Il Castello D’Albertis Museo delle culture del mondo di Genova ospita il progetto Witjai, “io esisto”: una mostra fotografica e un libro risultato di un lungo percorso, che l’artista e fotografo Gianluca Balocco ha iniziato nei suoi viaggi nella foresta amazzonica, tra il 2014 e il 2016. In Ecuador ha incontrato il popolo Shuar, ripercorrendo gli stessi sentieri del biologo naturalista Crespi, alla ricerca delle relazioni bio-evolutive e ancestrali tra il genere umano e quello vegetale. “Nulla vive per se stesso e tutto è in relazione con tutto”: come le piante, l’uomo, anche se spesso inconsapevole, può esistere solo all’interno di un sistema di connessioni con l’ambiente naturale in cui vive e con cui condivide il 26% del proprio DNA.
La vita con i piccoli clan e le famiglie ha dato forma ad un lavoro libero dai condizionamenti di un set fotografico e senza interventi di post produzione. Balocco ha lasciato che l’azione si manifestasse davanti all’obiettivo al di fuori del suo controllo, non facendo ma facendo accadere, in modo da lasciare i soggetti liberi di esprimersi. Fotografo e soggetto, parte attiva e non passiva del processo creativo, hanno discusso insieme la rappresentazione di una verità: nel nome di questo popolo, Shuar, la sua stessa missione “difensore della natura”.
Il risultato sono ritratti che, seguendo i canoni classico-rinascimentali, ci restituiscono l’identità dell’individuo. Il soggetto in posa tiene stretto tra le mani l’oggetto che trasmette ai contemporanei ed ai posteri status, valori e occupazione. Ogni persona o famiglia ha scelto la sua pianta e, come in un dittico, la parte inferiore della fotografia presenta l’immagine di un seme sacro Shuar ingrandito migliaia di volte. Nuovamente Balocco introduce, con precisione, un intelligente riferimento al Rinascimento. Due registri di diverso significato simbolico e metaforico a rappresentare il pericolo di distruzione della foresta, come delle minoranze indigene.
“Armati delle proprie piante”, impugnate come strumenti di lotta in difesa della propria cultura, identità ed esistenza, gli Shuar lanciano il loro monito. Niente affatto isolati dal mondo civile come noi lo conosciamo, ci raccontano la loro visione, per insegnarci a riconoscere e difendere il legame strettissimo tra uomo e natura.
Più che ritratti fotografici, gli scatti di Gianluca Balocco appartengono tanto al dominio dell’arte quanto a quello della ricerca socio-antropologica. Costituiscono un ritratto collettivo di un popolo che considera piante, alberi e radici esseri sacri e intelligenti, messi a disposizione dell’uomo dal pianeta affinché egli possa purificarsi, curarsi, nutrirsi e, in generale, vivere. Un pianeta in cui le piante appartengono alla stessa, sacra, categoria delle cose vive.
La ricerca di Balocco riporta così l’attenzione a ciò che Crespi già scriveva nelle sue lettere del ‘23 il pericolo di distruzione della foresta ed estinzione delle minoranze Shuar ridotte a poche centinaia. Lo spettatore sarà chiamato a calarsi in questa realtà.
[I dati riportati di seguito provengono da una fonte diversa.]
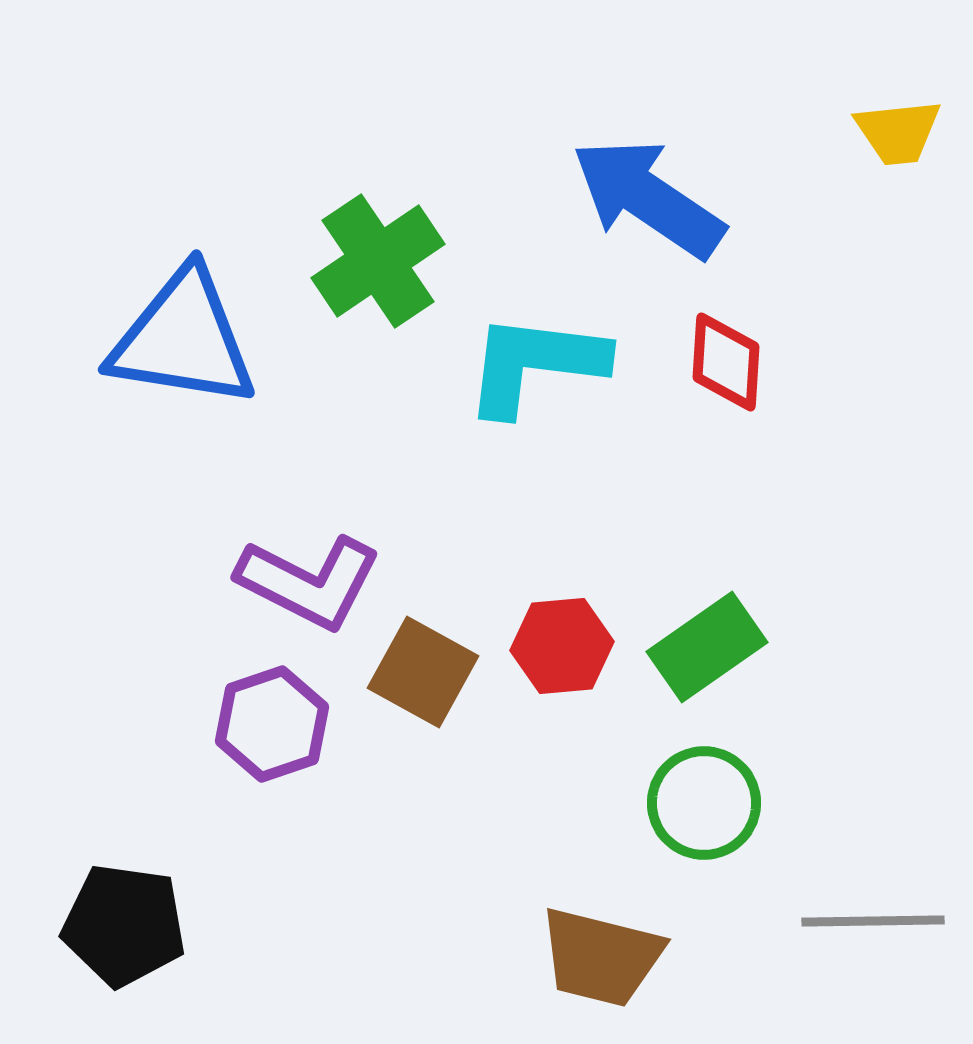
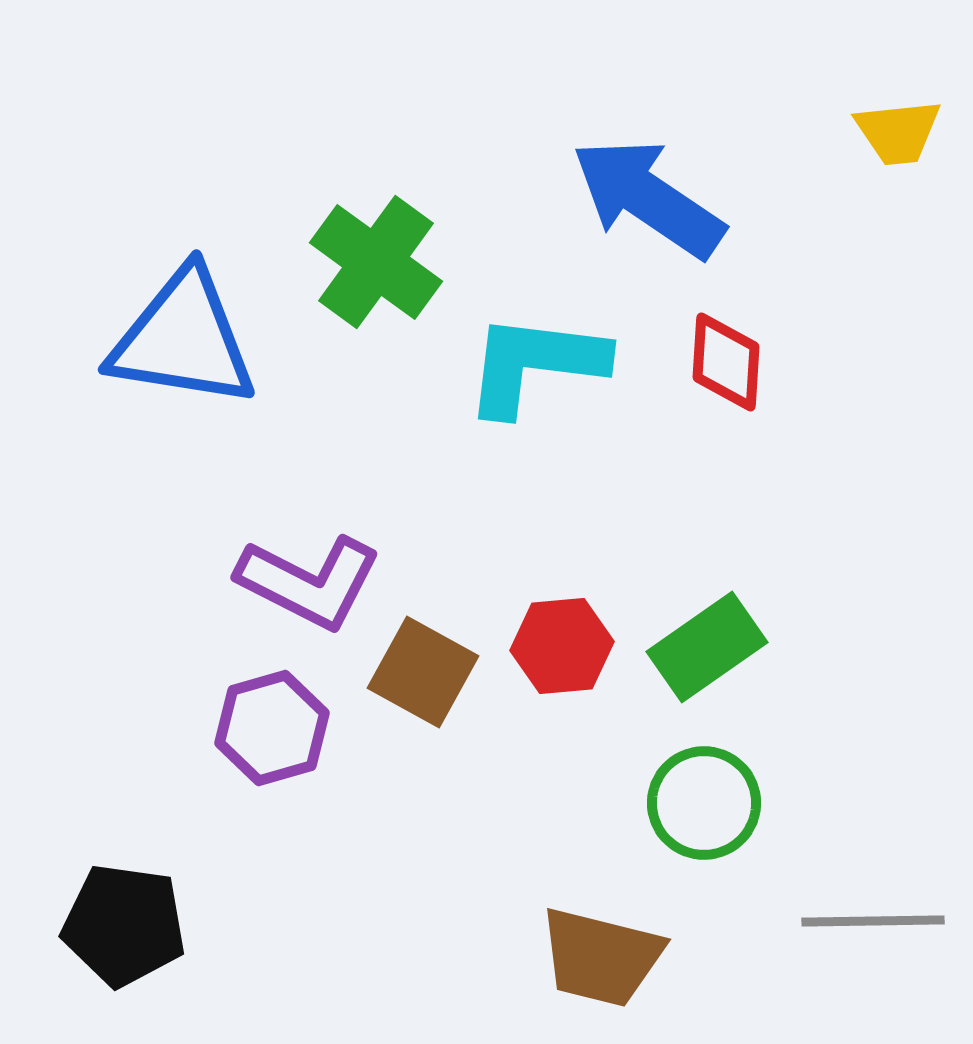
green cross: moved 2 px left, 1 px down; rotated 20 degrees counterclockwise
purple hexagon: moved 4 px down; rotated 3 degrees clockwise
Come in un gioco spazio-temporale, le foto scattate da Gianluca Balocco sono affiancate a oggetti Shuar arrivati a Genova nel 1892 in occasione del quarto centenario colombiano ed oggi sono parte delle collezioni etnografiche del museo. Mai più esposti da quell’appuntamento celebrativo delle Missioni Cattoliche Americane, oggi raccontano un’altra storia, in un accoppiamento anacronistico che nasce da uno sguardo solo apparentemente distratto.
Gianluca Balocco: artista - fotografo, usa la fotografia come strumento scientifico in progetti definiti al limite tra la biologia evoluzionista e l’antropologia contemporanea ispirata al pensiero sull’anacronismo storico di George Didi-Hubermann. Da alcuni anni privilegia i temi di un’ecologia che parte dalla consapevolezza delle relazioni sistemiche necessarie alla vita e all’evoluzione dell’uomo, il tutto volto a sottendere anche una riflessione su sostenibilità, inquinamento ambientale, problemi energetici, futuro del Pianeta. Nella costruzione dei suoi set fotografici, spesso di impostazione concettuale, l’ambiente umano e sociale viene rivisitato attraverso una visione sistemica che lo connette al mondo intelligente vegetale per rivelarsi nella propria accezione anacronistica. In questo modo, la fotografia è lo straordinario medium che può raccontare e rivelare il valore della biodiversità e della vita come un microscopio per un biologo.